The point is that neither a blithely optimistic view nor a strong confidence in it is justified. Reasoning by analogy from the history of technological progress holds some useful lessons, but it also is missing the important distinction that the AI we are concerned about will be fully autonomous, fully capable, and might very well compete with us for resources.
The Quiet Majority
In sum, binary boon-or-doom scenarios are great for getting attention and influencing the regulatory environment, but probably oversimplify. There are many possible outcomes that are neither utopias, dystopias, or extinction. Fully human-level AI might very well choose to keep us around for the option value, or for entertainment. Perhaps we will be limited to human zoos, but perhaps we will live as we please in a habitat preserved for us, just as we preserve wild areas. Or AI might not care much about us or what we do, and essentially just launch into the universe and ignore us entirely. Or, at risk of offending the experts and forecasters and game-theory enthusiasts, maybe it will surprise us completely and take a path no human has even imagined.
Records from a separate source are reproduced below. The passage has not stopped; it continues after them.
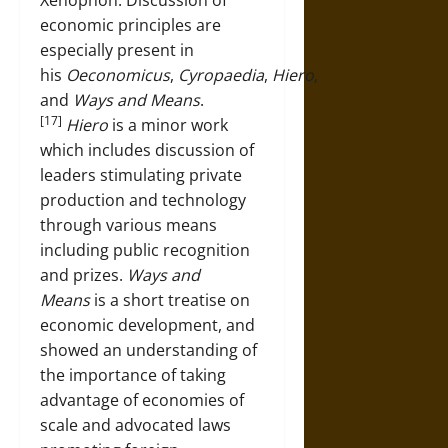
economic principles are
especially present in
his
Oeconomicus
,
Cyropaedia
,
Hiero
,
and
Ways and Means
.
[17]
Hiero
is a minor work
which includes discussion of
leaders stimulating private
production and technology
through various means
including public recognition
and prizes.
Ways and
Means
is a short treatise on
economic development, and
showed an understanding of
the importance of taking
advantage of economies of
scale and advocated laws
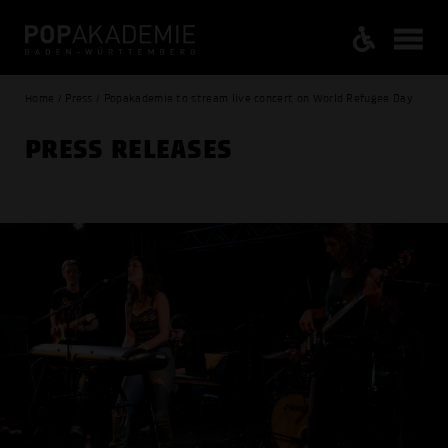
Home / Press / Popakademie to stream live concert on World Refugee Day
PRESS RELEASES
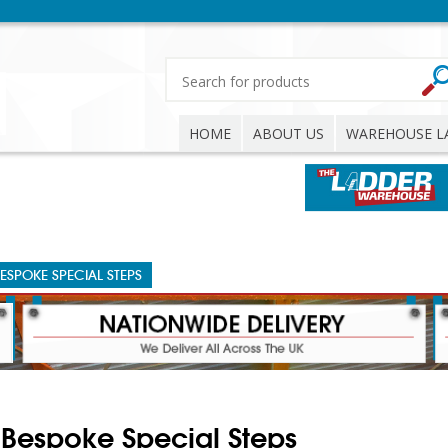
HOME
ABOUT US
WAREHOUSE L
ESPOKE SPECIAL STEPS
Bespoke Special Steps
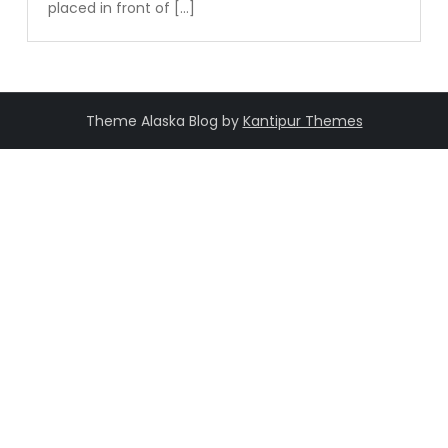
placed in front of […]
Theme Alaska Blog by
Kantipur Themes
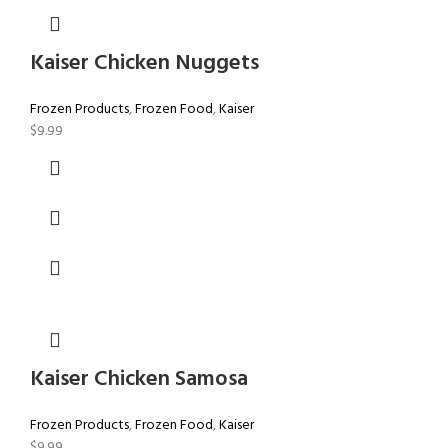
Kaiser Chicken Nuggets
Frozen Products
,
Frozen Food
,
Kaiser
$
9.99
Kaiser Chicken Samosa
Frozen Products
,
Frozen Food
,
Kaiser
$
9.99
What happens after fully human-level AI is achieved is speculative, and there are too many unknowns and too many potential outcomes to justify a high level of confidence in any prediction. Consistent with that uncertainty, if we go beyond the most extreme predictions, we find that there is considerable variation in p(doom) estimates among AI experts and expert forecasters. Many of the estimates are in line with other existential threats, like nuclear war, where representative estimates typically land around 1% per year. Thus, while the details of the risk are different, the magnitude of the risk is familiar, though obviously problematic, terrain.
The fact that this question is speculative does not mean one cannot or should not analyze the details, including consideration of the more extreme scenarios. The stakes are high, and there is likely much that those researching human-level AI can do to improve our chances of improved outcomes. Indeed that may be all that can be done. But neither panic nor sanguinity serves that purpose well.
Yudkowsky’s book will be released on September 16. If he is so confident AI will kill us all but feels comfortable waiting until fall to release his book, then surely I can take the summer off from my little column.